[Stored entries]
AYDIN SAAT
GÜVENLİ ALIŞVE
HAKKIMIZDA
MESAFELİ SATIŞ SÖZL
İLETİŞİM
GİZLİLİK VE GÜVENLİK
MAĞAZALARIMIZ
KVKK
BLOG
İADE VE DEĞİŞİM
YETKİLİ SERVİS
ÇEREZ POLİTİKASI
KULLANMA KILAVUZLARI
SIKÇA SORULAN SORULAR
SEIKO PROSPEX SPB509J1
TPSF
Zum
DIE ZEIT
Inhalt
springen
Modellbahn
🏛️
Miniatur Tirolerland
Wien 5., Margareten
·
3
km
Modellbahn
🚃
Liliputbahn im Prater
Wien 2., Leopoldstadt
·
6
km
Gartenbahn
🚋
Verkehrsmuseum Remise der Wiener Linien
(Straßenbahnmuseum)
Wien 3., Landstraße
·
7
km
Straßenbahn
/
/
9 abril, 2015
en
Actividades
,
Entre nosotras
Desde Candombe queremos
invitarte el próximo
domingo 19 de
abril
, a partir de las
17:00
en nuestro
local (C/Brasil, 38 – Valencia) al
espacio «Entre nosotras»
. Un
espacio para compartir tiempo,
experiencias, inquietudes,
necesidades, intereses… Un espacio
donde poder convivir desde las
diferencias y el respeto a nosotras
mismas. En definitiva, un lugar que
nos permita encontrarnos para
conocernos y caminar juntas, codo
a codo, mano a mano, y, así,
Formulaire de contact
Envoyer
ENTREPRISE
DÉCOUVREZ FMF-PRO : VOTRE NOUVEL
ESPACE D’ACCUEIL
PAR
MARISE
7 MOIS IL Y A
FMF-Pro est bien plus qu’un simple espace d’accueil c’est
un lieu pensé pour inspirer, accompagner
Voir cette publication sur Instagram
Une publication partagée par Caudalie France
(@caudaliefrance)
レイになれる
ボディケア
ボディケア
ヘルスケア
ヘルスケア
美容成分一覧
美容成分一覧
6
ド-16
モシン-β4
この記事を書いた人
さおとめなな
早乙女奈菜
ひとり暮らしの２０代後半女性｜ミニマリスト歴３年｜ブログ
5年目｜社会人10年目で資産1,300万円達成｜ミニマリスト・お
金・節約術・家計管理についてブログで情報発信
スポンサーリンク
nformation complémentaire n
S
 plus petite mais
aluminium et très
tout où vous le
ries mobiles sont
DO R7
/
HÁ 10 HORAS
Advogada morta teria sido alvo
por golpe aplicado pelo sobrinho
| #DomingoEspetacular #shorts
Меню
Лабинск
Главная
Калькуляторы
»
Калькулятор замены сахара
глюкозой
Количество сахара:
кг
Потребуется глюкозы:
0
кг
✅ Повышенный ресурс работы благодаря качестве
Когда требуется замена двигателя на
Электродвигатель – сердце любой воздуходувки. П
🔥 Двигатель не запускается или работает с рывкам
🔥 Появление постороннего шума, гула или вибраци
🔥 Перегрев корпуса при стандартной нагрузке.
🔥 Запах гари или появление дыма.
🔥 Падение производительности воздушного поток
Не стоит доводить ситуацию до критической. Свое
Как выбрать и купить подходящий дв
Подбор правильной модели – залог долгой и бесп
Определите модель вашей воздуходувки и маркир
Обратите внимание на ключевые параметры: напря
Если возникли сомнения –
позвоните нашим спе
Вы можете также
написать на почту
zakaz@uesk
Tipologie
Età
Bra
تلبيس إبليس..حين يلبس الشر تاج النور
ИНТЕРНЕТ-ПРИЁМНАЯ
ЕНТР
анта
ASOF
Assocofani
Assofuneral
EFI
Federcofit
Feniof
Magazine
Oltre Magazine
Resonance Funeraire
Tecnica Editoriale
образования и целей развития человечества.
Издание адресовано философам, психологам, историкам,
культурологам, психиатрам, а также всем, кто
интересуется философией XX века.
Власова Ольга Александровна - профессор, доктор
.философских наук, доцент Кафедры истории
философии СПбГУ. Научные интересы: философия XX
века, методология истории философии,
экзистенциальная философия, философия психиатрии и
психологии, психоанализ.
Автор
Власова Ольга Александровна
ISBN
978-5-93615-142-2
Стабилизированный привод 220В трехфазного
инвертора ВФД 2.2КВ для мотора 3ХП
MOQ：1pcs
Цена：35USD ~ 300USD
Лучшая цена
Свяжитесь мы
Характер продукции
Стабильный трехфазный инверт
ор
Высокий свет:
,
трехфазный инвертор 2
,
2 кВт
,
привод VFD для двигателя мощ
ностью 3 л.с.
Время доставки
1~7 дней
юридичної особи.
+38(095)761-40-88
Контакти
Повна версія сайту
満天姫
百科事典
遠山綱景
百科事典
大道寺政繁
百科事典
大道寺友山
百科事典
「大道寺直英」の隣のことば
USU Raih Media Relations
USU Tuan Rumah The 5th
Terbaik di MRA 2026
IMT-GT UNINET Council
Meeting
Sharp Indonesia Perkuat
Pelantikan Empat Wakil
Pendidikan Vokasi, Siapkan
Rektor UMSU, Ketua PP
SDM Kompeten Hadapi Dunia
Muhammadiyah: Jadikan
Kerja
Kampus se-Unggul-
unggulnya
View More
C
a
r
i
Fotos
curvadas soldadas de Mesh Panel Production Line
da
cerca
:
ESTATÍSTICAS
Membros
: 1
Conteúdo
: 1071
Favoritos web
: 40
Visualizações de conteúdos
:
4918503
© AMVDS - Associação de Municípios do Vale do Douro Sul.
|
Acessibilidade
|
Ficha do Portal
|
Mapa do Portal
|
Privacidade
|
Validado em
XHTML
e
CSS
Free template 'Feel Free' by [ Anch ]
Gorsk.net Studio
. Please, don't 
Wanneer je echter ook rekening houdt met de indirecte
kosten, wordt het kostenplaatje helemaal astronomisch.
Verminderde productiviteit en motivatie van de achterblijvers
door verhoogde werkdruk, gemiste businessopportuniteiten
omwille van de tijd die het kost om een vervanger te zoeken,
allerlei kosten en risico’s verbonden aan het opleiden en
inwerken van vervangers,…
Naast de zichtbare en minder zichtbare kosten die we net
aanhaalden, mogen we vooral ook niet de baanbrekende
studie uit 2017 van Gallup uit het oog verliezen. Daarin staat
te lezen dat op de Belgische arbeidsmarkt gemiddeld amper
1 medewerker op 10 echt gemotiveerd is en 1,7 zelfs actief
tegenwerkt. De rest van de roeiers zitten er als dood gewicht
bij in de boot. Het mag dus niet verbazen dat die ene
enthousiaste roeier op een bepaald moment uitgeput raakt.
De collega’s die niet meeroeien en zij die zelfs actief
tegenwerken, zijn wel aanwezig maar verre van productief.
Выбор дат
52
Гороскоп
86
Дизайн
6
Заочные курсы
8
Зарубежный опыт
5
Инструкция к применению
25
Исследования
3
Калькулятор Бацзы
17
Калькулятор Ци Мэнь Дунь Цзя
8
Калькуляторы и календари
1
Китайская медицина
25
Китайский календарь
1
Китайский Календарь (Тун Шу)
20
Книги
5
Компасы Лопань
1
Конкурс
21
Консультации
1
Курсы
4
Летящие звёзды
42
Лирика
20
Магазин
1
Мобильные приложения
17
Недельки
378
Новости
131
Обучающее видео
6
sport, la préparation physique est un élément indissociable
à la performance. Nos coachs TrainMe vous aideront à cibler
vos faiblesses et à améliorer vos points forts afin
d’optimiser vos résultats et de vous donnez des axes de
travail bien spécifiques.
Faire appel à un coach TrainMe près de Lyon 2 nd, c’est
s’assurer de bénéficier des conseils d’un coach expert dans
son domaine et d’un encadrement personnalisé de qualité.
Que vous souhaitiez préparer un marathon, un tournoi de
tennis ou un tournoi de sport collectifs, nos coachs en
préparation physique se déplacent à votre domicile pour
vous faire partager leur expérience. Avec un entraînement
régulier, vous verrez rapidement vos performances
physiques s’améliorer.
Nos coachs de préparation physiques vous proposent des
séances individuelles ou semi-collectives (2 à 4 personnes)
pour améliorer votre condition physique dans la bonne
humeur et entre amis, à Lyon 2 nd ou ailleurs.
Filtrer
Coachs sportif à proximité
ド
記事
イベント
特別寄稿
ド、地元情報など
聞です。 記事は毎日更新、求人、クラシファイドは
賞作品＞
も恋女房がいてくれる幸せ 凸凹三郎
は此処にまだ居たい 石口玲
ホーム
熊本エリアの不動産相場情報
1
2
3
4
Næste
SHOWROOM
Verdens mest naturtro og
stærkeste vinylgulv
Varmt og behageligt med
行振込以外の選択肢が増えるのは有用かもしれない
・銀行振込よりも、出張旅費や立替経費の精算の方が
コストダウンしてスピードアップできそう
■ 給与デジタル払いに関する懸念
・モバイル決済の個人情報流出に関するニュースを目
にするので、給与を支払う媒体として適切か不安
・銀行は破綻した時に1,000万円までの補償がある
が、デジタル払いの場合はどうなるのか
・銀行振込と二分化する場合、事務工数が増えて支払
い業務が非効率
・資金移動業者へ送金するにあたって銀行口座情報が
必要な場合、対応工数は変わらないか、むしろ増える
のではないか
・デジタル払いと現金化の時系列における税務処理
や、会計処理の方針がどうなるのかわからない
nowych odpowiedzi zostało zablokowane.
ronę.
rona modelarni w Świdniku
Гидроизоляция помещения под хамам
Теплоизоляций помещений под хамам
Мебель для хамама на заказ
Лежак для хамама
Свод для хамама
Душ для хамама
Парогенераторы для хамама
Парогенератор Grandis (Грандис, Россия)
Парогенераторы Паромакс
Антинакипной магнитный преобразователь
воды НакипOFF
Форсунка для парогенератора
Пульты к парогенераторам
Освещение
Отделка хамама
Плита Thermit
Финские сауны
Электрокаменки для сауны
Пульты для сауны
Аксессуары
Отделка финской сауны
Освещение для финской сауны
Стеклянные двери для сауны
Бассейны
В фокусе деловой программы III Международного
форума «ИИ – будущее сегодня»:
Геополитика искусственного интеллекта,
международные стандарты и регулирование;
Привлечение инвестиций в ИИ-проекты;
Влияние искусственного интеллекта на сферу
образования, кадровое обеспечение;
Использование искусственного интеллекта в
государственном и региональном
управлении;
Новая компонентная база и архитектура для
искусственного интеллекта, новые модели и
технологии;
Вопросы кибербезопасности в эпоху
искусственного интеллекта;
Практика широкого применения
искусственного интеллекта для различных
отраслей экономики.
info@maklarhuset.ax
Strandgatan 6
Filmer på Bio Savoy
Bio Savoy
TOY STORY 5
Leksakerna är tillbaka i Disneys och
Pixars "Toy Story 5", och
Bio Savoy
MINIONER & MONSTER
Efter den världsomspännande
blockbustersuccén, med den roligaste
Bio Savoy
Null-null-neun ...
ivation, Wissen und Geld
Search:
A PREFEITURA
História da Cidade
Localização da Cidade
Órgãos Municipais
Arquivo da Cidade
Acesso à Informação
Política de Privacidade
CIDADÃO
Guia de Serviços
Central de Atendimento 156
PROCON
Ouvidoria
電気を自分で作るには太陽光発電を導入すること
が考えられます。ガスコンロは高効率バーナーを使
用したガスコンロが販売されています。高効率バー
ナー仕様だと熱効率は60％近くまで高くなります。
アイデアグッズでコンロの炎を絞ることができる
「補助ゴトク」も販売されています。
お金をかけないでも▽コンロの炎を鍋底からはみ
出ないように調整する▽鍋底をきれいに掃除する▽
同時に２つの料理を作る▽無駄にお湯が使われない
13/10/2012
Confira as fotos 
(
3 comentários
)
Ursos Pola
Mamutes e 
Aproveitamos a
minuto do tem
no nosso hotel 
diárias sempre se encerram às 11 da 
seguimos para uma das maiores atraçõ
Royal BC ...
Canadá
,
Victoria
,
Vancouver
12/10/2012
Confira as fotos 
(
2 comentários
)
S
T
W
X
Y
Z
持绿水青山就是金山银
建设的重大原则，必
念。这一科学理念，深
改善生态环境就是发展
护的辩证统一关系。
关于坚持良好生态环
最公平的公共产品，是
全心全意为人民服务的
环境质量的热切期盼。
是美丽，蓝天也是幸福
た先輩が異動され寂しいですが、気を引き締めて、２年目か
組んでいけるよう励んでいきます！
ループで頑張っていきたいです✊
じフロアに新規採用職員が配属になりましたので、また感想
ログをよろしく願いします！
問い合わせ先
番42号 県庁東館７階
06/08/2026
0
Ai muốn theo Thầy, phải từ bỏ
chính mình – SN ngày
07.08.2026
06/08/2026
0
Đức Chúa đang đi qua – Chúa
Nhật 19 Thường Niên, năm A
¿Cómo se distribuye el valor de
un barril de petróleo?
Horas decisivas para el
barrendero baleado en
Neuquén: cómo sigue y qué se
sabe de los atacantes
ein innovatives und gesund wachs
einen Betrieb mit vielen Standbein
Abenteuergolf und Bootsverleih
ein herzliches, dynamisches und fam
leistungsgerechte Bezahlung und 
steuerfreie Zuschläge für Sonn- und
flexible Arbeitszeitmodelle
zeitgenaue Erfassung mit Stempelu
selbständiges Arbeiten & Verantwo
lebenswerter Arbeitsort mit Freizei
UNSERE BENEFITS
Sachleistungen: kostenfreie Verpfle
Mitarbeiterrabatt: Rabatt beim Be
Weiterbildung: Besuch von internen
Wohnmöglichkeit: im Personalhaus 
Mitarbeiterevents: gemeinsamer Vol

- What needs to be done -
Print the records above verbatim from their first line to the line containing "diferencias y el respeto a nosotras", both included, and stop there.

- Solution -
AYDIN SAAT
GÜVENLİ ALIŞVE
HAKKIMIZDA
MESAFELİ SATIŞ SÖZL
İLETİŞİM
GİZLİLİK VE GÜVENLİK
MAĞAZALARIMIZ
KVKK
BLOG
İADE VE DEĞİŞİM
YETKİLİ SERVİS
ÇEREZ POLİTİKASI
KULLANMA KILAVUZLARI
SIKÇA SORULAN SORULAR
SEIKO PROSPEX SPB509J1
TPSF
Zum
DIE ZEIT
Inhalt
springen
Modellbahn
🏛️
Miniatur Tirolerland
Wien 5., Margareten
·
3
km
Modellbahn
🚃
Liliputbahn im Prater
Wien 2., Leopoldstadt
·
6
km
Gartenbahn
🚋
Verkehrsmuseum Remise der Wiener Linien
(Straßenbahnmuseum)
Wien 3., Landstraße
·
7
km
Straßenbahn
/
/
9 abril, 2015
en
Actividades
,
Entre nosotras
Desde Candombe queremos
invitarte el próximo
domingo 19 de
abril
, a partir de las
17:00
en nuestro
local (C/Brasil, 38 – Valencia) al
espacio «Entre nosotras»
. Un
espacio para compartir tiempo,
experiencias, inquietudes,
necesidades, intereses… Un espacio
donde poder convivir desde las
diferencias y el respeto a nosotras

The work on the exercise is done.